The Palestinians have demonstrated against the barrier and cite it as one of the issues blocking implementation of the U.S.-backed "road map" peace plan, which envisions a Palestinian state by 2005.
On Tuesday, State Department spokesman Richard Boucher did not rule out reductions in loan guarantees because of the barrier.
Yehezkel Lein, a researcher at B'tselem, an Israeli group that monitors human rights conditions in Palestinian areas, said that under the new extension, 11,000 Palestinians would be caught in the fenced-in area and unable to reach the rest of the West Bank, and tens of thousands of others would be otherwise inconvenienced.
"It's clear that there is the intention to prepare the ground for future annexation of settlements (to Israel) ... and to prevent the establishment of a Palestinian state," Lein said.
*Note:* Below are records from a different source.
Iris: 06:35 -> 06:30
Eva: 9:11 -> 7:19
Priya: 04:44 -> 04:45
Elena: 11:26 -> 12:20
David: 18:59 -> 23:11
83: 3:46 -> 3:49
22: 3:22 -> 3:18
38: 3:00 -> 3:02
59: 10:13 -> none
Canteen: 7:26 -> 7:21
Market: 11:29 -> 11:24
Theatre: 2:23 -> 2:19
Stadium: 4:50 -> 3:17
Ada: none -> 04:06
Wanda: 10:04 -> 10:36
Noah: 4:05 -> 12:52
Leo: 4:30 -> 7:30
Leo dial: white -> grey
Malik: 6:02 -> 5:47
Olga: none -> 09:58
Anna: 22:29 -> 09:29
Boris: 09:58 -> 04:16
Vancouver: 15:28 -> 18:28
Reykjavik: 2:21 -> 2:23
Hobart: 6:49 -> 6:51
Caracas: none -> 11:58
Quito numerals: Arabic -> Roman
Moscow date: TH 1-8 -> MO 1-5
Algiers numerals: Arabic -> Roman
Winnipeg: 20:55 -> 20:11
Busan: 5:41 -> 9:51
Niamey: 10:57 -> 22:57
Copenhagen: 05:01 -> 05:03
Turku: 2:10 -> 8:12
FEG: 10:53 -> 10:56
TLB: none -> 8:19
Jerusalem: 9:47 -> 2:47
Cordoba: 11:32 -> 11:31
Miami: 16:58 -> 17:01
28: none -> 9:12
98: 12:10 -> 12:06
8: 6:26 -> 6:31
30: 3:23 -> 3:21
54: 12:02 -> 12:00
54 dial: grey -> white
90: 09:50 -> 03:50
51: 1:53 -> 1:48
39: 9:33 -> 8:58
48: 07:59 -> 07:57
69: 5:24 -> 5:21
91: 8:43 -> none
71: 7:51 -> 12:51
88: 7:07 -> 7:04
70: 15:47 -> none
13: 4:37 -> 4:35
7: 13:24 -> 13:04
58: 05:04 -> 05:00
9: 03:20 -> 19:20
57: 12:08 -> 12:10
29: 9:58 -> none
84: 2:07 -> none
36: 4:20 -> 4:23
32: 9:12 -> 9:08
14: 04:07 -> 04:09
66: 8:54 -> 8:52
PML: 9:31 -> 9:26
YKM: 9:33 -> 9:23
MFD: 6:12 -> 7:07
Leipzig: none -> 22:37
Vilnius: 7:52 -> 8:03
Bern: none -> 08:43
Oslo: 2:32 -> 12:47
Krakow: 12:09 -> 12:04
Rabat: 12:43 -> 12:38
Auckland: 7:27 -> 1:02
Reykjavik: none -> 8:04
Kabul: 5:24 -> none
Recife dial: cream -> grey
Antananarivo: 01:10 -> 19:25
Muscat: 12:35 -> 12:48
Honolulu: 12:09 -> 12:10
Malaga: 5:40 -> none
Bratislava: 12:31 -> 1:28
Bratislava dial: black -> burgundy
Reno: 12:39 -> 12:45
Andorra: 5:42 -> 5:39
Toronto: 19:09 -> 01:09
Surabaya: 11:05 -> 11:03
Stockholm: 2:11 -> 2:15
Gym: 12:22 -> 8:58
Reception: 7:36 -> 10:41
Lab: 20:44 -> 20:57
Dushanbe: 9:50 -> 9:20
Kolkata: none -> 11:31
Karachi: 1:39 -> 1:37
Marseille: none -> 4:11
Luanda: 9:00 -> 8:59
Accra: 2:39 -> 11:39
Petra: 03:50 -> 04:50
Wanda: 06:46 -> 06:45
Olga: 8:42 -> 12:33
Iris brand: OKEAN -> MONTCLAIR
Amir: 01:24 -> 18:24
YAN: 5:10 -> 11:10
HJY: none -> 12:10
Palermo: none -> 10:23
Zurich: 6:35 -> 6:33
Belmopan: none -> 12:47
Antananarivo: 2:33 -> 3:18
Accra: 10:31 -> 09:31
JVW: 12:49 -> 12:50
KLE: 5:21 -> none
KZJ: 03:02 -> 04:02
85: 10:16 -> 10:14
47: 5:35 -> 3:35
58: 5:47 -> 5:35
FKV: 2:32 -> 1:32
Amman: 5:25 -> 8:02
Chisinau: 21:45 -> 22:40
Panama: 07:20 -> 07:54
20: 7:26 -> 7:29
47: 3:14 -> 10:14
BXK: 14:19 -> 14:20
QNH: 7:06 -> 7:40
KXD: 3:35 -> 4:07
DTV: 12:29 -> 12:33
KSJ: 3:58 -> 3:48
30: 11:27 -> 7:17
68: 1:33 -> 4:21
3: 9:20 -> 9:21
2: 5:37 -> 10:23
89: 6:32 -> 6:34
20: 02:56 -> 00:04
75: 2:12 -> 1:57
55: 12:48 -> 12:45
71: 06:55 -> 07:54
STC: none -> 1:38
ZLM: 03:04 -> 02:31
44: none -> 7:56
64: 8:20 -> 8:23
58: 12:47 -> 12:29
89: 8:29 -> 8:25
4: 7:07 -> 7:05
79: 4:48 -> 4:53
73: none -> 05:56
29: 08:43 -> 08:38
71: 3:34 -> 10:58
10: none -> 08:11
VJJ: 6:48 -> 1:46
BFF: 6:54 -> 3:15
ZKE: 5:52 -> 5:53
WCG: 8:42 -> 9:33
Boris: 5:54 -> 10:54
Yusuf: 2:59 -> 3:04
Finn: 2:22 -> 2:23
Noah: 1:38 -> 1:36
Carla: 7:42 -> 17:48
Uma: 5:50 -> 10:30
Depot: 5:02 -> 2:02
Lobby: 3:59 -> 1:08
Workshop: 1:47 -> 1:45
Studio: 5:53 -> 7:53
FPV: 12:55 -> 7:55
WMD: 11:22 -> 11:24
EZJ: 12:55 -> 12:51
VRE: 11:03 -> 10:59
A U.N.-appointed human rights expert said governments should condemn the fence as an illegal act of conquest, in the same way they have criticized the taking of east Jerusalem and the Golan Heights.
In a report made public Tuesday in Geneva, South African lawyer John Dugard said the "wall" cuts deep into Palestinian territory, blocking off huge swaths of land. He said it primarily is intended to protect Israeli settlements and not, as the Israelis claim, prevent suicide bombings and other attacks.
Israel accused Dugard -- the U.N. expert on human rights in the Palestinian territories -- of bias and said it was acting in legitimate self-defense.